EXTRA Universal Music Group chairman & CEO Lucian Grainge has had it up to here with generative AI.
“The recent explosive development in generative AI will, if left unchecked, both increase the flood of unwanted content hosted on platforms, and create rights issues with respect to existing copyright law, in the U.S. and other countries, as well as laws governing trademark, name and likeness, voice impersonation, and right of publicity,” he said on UMG’s otherwise upbeat Q1 earnings call this week.
“Much of the latest generative AI is trained on copyrighted material, which clearly violates artists’ and labels’ rights, and would put [streaming] platforms completely at odds with the partnerships with us and our artists,” he continued. “Any way you look at it, this oversupply, whether or not AI-created is, simply, bad. Bad for artists. Bad for fans. And bad for the platforms themselves.”
UMG, of course, is a high-profile recent victim of generative AI with the release of the pseudonymously credited track “Heart on My Sleeve” featuring AI-generated “vocals” by Drake and The Weeknd, both UMG-affiliated artists. Universal managed to get that track taken down from most streaming platforms, at least temporarily, but the label’s concerns about the use of its content to train AIs predate the appearance of deep-fake Drake.
“We have become aware that certain AI systems might have been trained on copyrighted content without obtaining the required consents from, or paying compensation to, the rightsholders who own or produce the content,” UMG wrote in an email sent to DSPs in March that was viewed by the Financial Times. “We will not hesitate to take steps to protect our rights and those of our artists”
Among the steps it wants the DSPs to take is to deny generative AI systems access to their application program interfaces (APIs) so as to limit the AIs’ ability to scrape streaming services’ libraries for training material.
“We have a moral and commercial responsibility to our artists to work to prevent the unauthorized use of their music and to stop platforms from ingesting content that violates the rights of artists and other creators,” UMG said in a statement confirming the email. “We expect our platform partners will want to prevent their services from being used in ways that harm artists.”
Saber rattling aside, UMG’s focus on using commercial agreements as leverage against wanton use of its content to train AI models reflects an emerging trend among rights owners. Earlier this month, the social news aggregation portal Reddit announced changes to its API policies, including new terms of use for its Data API (f/k/a its public API).
Rather than making access to its Data API and its vast archive of user generated content freely available to developers, Reddit will now start charging commercial enterprise developers for access, and will impose limits on the number of API calls such customers can make. The new terms single out AI training as one of those commercial purposes to which the new terms will apply.
Except as expressly permitted by this section, no other rights or licenses are granted or implied, including any right to use User Content for other purposes, such as for training a machine learning or AI model, without the express permission of rightsholders in the applicable User Content.
Because of its size, and its trove of idiomatic, conversational language use, the Reddit archive has been prized by AI developers, including OpenAI and Google, as well as by academic researchers and social listening tool developers.
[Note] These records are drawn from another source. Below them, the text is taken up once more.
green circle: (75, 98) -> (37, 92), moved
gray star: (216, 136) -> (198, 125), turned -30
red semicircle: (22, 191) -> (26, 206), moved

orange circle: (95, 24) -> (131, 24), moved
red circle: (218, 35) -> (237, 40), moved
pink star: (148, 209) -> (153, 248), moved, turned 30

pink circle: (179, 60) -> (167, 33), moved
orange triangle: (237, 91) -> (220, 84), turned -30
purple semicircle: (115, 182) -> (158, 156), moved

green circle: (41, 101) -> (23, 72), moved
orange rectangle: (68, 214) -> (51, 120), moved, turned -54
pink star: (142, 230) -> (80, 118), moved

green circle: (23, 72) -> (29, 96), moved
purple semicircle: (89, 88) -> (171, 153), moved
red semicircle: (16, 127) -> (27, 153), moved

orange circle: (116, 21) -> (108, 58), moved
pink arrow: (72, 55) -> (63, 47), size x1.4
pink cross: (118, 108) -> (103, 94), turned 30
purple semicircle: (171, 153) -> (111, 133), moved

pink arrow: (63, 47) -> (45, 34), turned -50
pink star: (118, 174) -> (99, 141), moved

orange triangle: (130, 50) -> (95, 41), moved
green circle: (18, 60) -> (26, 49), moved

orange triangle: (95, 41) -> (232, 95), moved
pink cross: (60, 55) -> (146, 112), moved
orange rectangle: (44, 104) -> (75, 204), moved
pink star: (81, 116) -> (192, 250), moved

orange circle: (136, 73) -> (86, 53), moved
Until now, however, the company had not tried to directly monetize it.
“The Reddit corpus of data is really valuable,” CEO Steve Huffman told the New York Times in an interview. “We don’t need to give all of that value to some of the largest companies in the world for free.”
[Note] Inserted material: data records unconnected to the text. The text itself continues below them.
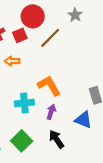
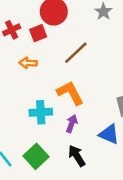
brown line: (50, 38) -> (76, 53), moved

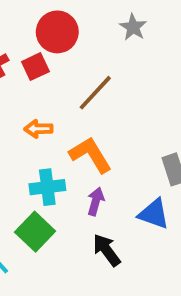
orange arrow: (28, 63) -> (38, 129), moved
green square: (36, 156) -> (35, 232), moved

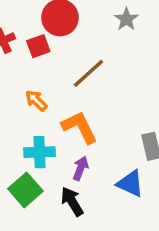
orange arrow: (38, 129) -> (36, 101), turned 40
black arrow: (107, 250) -> (72, 201), moved

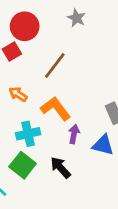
purple arrow: (81, 168) -> (74, 134), moved

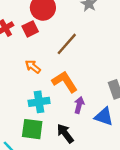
green square: (23, 165) -> (32, 129), turned -35

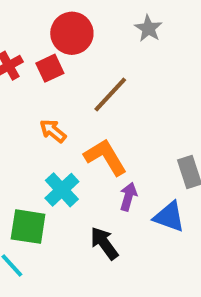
cyan cross: (39, 102) -> (62, 190), turned -36
green square: (32, 129) -> (28, 227), moved

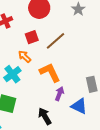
red square: (50, 68) -> (32, 37), moved
cyan cross: (62, 190) -> (12, 74), moved

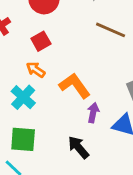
brown line: (55, 41) -> (111, 30), moved, turned 75

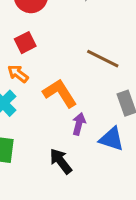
brown line: (111, 30) -> (103, 59), moved

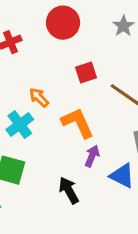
red square: (25, 43) -> (86, 72), moved

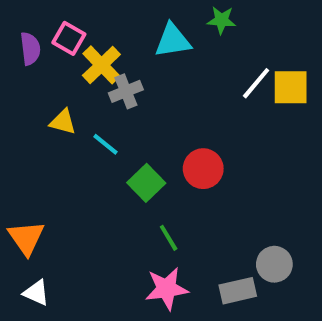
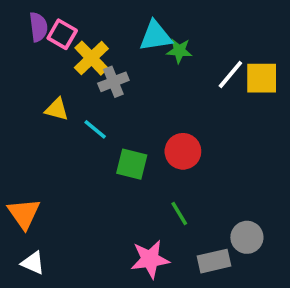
green star: (221, 20) -> (179, 51), moved
purple semicircle: (30, 49) -> (38, 27), moved
green square: (146, 183) -> (132, 164), turned -32
green line: (169, 238) -> (179, 214), moved

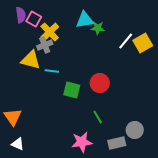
yellow square: (262, 78) -> (143, 43), turned -30
gray cross: (113, 82) -> (45, 45), moved
yellow triangle: (57, 109) -> (31, 60), size x1.5
cyan line: (95, 129) -> (52, 71), turned -32

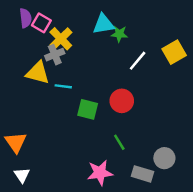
white line: (126, 41) -> (138, 61), moved
gray rectangle: (117, 143) -> (142, 174), turned 30
white triangle: (18, 144) -> (22, 175), turned 32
One likely reason for the focus on commercial agreements to regulate access to copyrighted material by AI models is uncertainty around whether rights-based claims can be sustained.
In UMG’s earnings call, chief digital officer Michael Nash was emphatic on the validity of the label’s copyright position with respect to generative AI.
“First of all, in terms of copyright, to reiterate our very clearly articulated position – and echo Lucian’s excellent summary earlier – sophisticated generative AI that’s enabled by large language models, which is trained on our intellectual property, violates copyright law in several ways,” he said. “Companies have to obtain permission and execute a license to use copyrighted content for AI training or other purposes, and we’re committed to maintaining these legal principles.”
Yet for all the bravado, UMG’s “Heart on My Sleeve” takedown notices to DSPs actually targeted an unlicensed sample from producer Metro Boomin’, not any infringement of its copyright in the music of Drake or The Weeknd.
“We own all sounds captured on a sound recording,” Nash insisted. “That is, in fact, the very nature of sound recording copyright and ownership. And here too, depending on the instance, we may also employ name and likeness, voice impersonation, right of publicity protections as well. Specifically, soundalikes which serve to confuse the public as to the source or origin, or which constitute a commercial appropriation of likeness in the form of a distinctive voice, are all clearly illegal.”
Illegal perhaps, but whether soundalikes violate copyright law is still unsettled.
“I think it’s very important that governments around the world interpret and enforce the existing laws correctively – correctly and actively,” Nash said. “Copyright covers all training of AI and copyrighted music regardless of the technical means employed.”
Maybe. But in the meantime, expect to see record companies and other large rights owners leveraging commercial agreements to try to keep their content out of the hands of AI training datasets.